4. Dine at a Bodegón in the vibrant capital: One of the most popular ways of trying traditional Argentine food is in one of the thousands of  bodegónes – otherwise known as canteens – located in the many neighbourhoods of Buenos Aires. The heart of a true bodegón is the traditional dishes in their simplest form without garnishes: the menu includes plentiful homemade classic dishes at affordable prices. Visitors can enjoy family-style dining accompanied by local music and a lively atmosphere.

5. Sample mate – a tradition that is part of Argentina’s national identity: A trip to Argentina is not complete without trying the traditional beverage, mate, typically consumed with water at 80 degrees and without sweeteners. Originating from the guarani people who recognised the yerba mate tree as a gift from the gods, mate has become an integral part of Argentinian life, symbolising friendship and sharing. Travellers can tour the Yerba Mate trail in the provinces of Corrientes and Misiones to learn about the production of mate and visit the historical establishments. In the city of Buenos Aires, the José Hernández Popular Art Museum [Museo de Arte Popular José Hernández] hosts one of the most important mate and criollo silver utensils in the country, and to sample the drink, visit one of Buenos Aires’ “mate bars” found all around the city. 

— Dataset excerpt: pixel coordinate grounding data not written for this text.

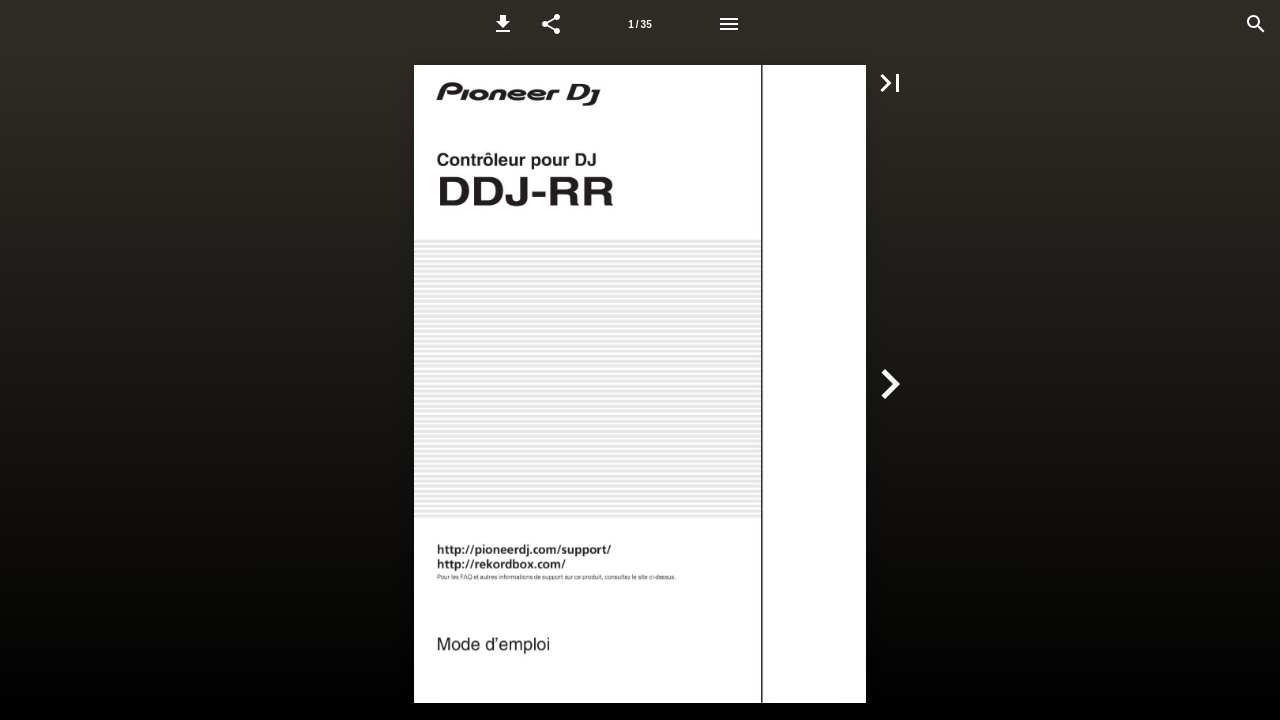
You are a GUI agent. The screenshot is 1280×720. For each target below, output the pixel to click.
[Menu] (729, 24)
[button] (503, 24)
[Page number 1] (640, 24)
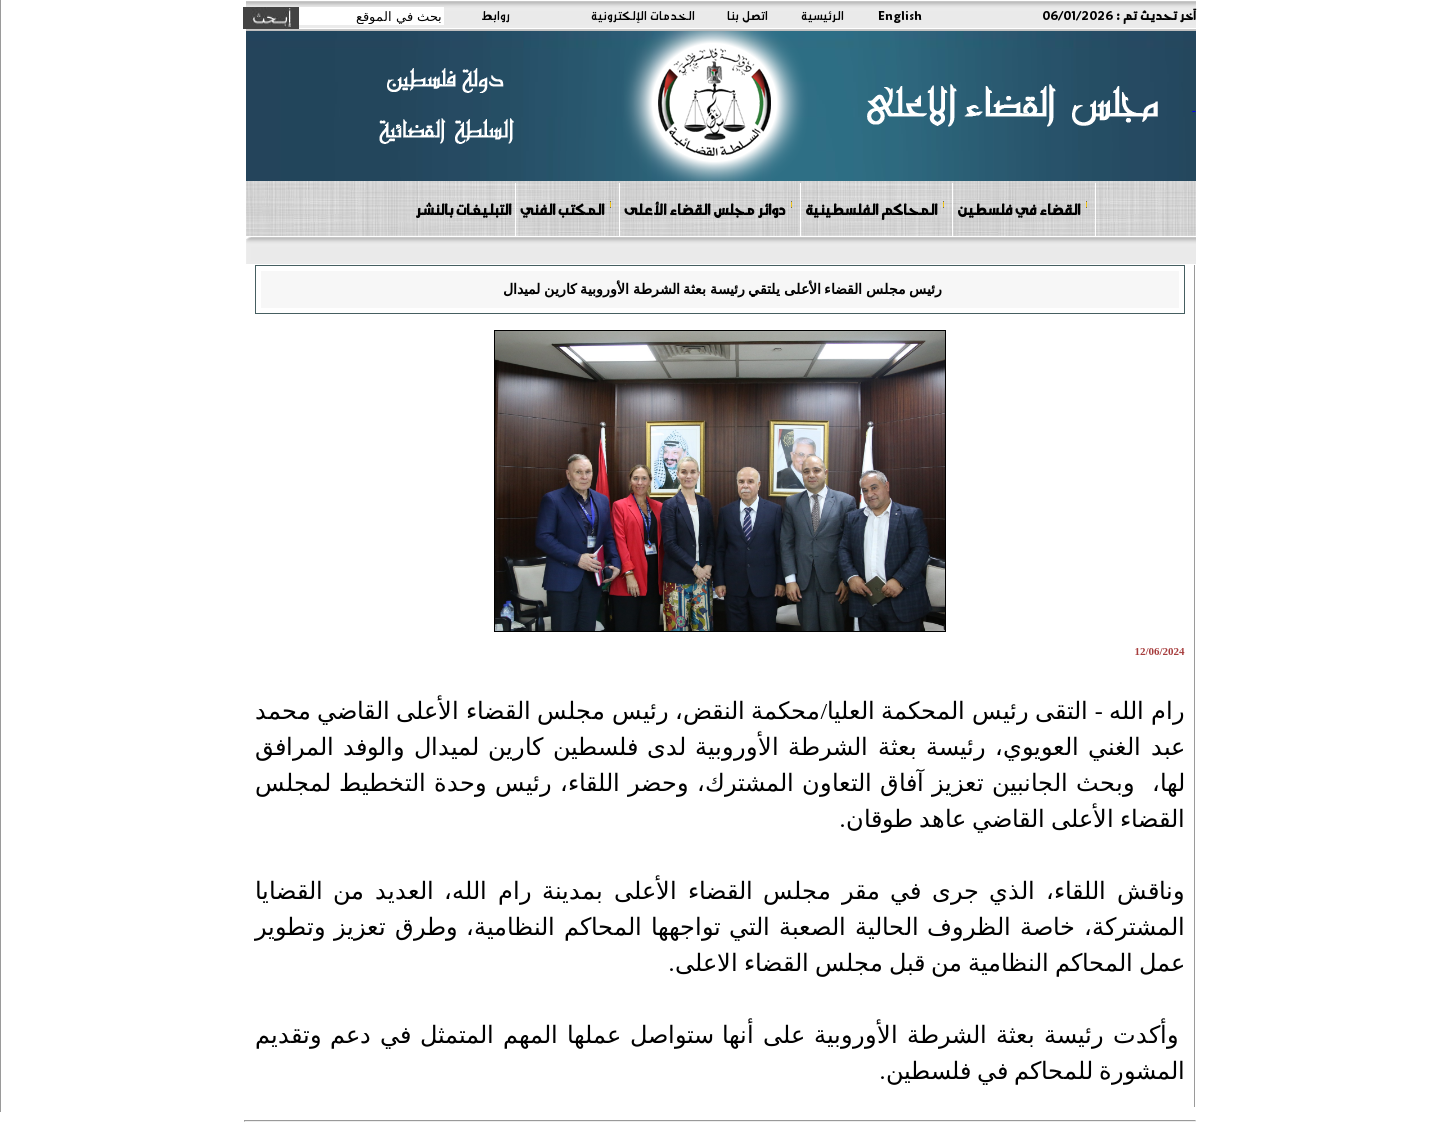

6. Visit Ushuaia, Argentina’s southernmost city, for the freshest King Crab: At the southernmost tip of Argentina, the cold deep sea water of Ushuaia makes it the ideal spot for the King Crab to thrive. A trip to Ushuaia usually involves sailing down the Beagle Channel, the most popular area for fishing this particular crustacean – one that has become the most typical and unmissable food for visitors to the area. The best time to sample the freshest King Crab is from November to January, as fishing is prohibited in the area from 1st March to 30th June in order to avoid overfishing. Many restaurants in the area display the King Crab in fishbowls so visitors can select the one they would like to try. Top tip: choose the most active crab, as this will be the freshest.